How SvGrid handles the spectrum
SvGrid registers features explicitly, which means you pay for what you use. A read-only grid with sorting and pagination is about fifteen lines:
<script lang="ts">
import SvGrid from '@svgrid/grid'
import type { ColumnDef } from '@svgrid/grid'
const columns: ColumnDef[] = [
{ id: 'name', field: 'name', header: 'Name', width: 200 },
{ id: 'status', field: 'status', header: 'Status', width: 120 },
{ id: 'amount', field: 'amount', header: 'Amount', width: 100, type: 'number' },
]
const data = $state([
{ name: 'Acme Corp', status: 'active', amount: 4200 },
{ name: 'Globex', status: 'inactive', amount: 1800 },
{ name: 'Initech', status: 'active', amount: 9100 },
])
</script>
<SvGrid {data} {columns} sortable pageable />
When requirements grow, you add features to the same component without switching libraries:
<script lang="ts">
import SvGrid from '@svgrid/grid'
import {
tableFeatures,
rowSortingFeature,
columnFilteringFeature,
rowSelectionFeature,
rowPaginationFeature,
createServerDataSource,
type ColumnDef,
type SvGridApi,
type TableFeatures,
} from '@svgrid/grid'
// Feature registration - pay only for what you use
const features = tableFeatures({
rowSortingFeature,
columnFilteringFeature,
rowSelectionFeature,
rowPaginationFeature,
})
// Server-side data source - filters, sort, and page applied server-side
const ds = createServerDataSource({
fetch: async ({ page, pageSize, sort, filters }) => {
const params = new URLSearchParams({
page: String(page),
size: String(pageSize),
...(sort[0] ? { sortCol: sort[0].id, sortDir: sort[0].desc ? 'desc' : 'asc' } : {}),
})
const res = await fetch(`/api/orders?${params}`)
const json = await res.json()
return { rows: json.data, total: json.total }
},
})
const columns: ColumnDef<typeof features>[] = [
{ id: 'id', field: 'id', header: 'Order ID', width: 100, pinned: 'left' },
{ id: 'customer', field: 'customer', header: 'Customer', width: 200 },
{ id: 'product', field: 'product', header: 'Product', width: 180 },
{ id: 'qty', field: 'qty', header: 'Qty', width: 80, type: 'number' },
{ id: 'total', field: 'total', header: 'Total', width: 100, type: 'number' },
{ id: 'status', field: 'status', header: 'Status', width: 120 },
]
let api = $state<SvGridApi>()
let selectedCount = $derived(api?.getSelectedRows().length ?? 0)
</script>
{#if selectedCount > 0}
<div class="toolbar">
{selectedCount} selected
<button onclick={() => api?.clearRowSelection()}>Clear</button>
</div>
{/if}
<SvGrid
data={ds}
{columns}
{features}
sortable
filterable
pageable
showFilterRow={true}
virtualization={true}
rowHeight={36}
onApiReady={(a) => { api = a }}
/>
The important design point: the two examples use the same <SvGrid> component. There is no "simple version" and "advanced version" to migrate between. You add capabilities incrementally, and the grid handles the underlying complexity.
The phrasing problem
One reason this confusion persists is that marketing copy for grid libraries almost always says "data table" because it tests better in search. People search for "Svelte data table" more often than "Svelte data grid." So libraries that are fully-capable grids describe themselves with table language to capture that traffic.

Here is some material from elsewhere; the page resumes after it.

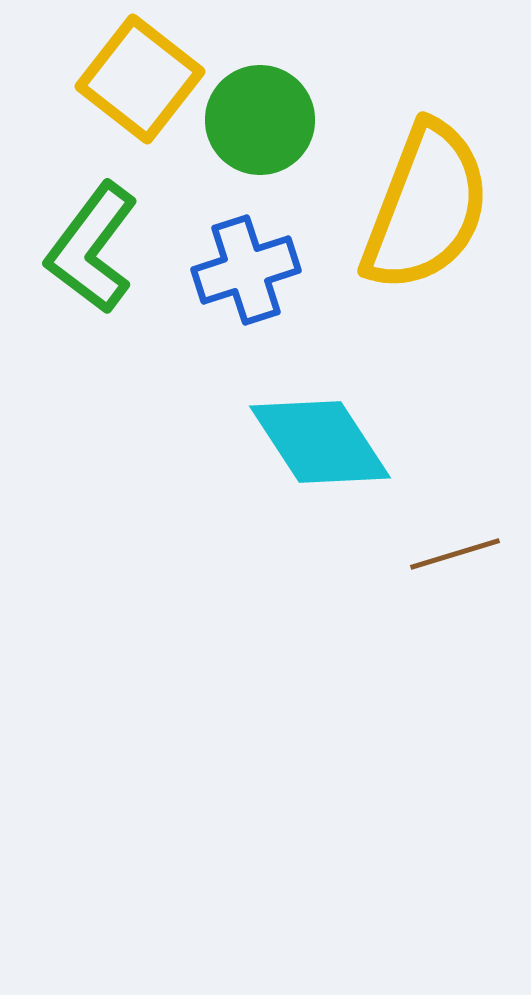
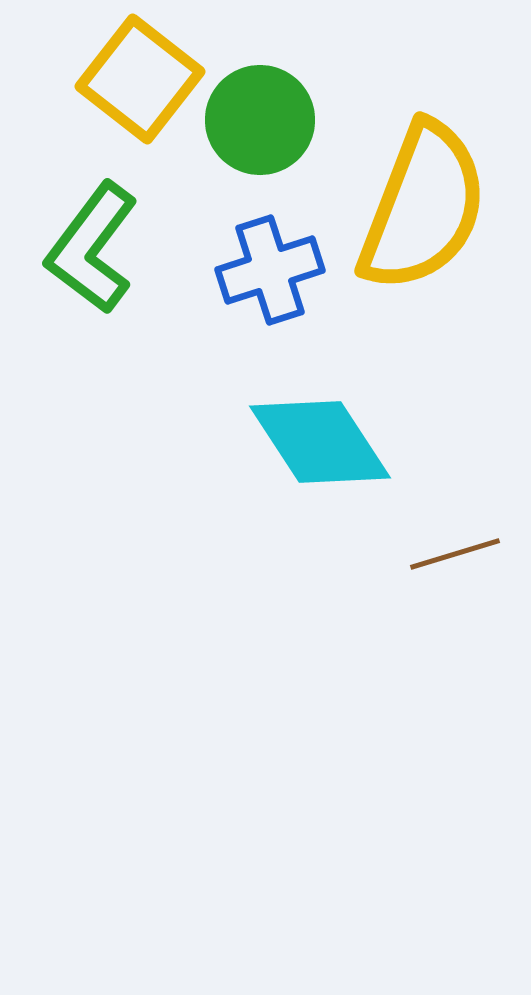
yellow semicircle: moved 3 px left
blue cross: moved 24 px right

Read the feature list, not the headline. If a library supports virtualization, server-side data, and inline editing, it is a grid regardless of what it calls itself on the landing page.
Where to draw the line in practice
My rule of thumb: if the interface is read-only and fits on one page of data without virtualization, a plain table is fine and a grid is unnecessary overhead. Once any of the following appear in requirements, switch to a grid from the start:
- Editable cells, even just one column
- Row count over 500 (be conservative here - DOM tables degrade before you expect)
- Data fetched and filtered from an API
- Any form of grouping, aggregation, or drill-down
- Export functionality beyond a simple "download CSV" button
Starting with a grid and not using its features costs you almost nothing. Starting with a plain table and then realizing you need grouping and server-side data costs you a rewrite. The conservative choice is to default to a grid for anything that lives in a real application.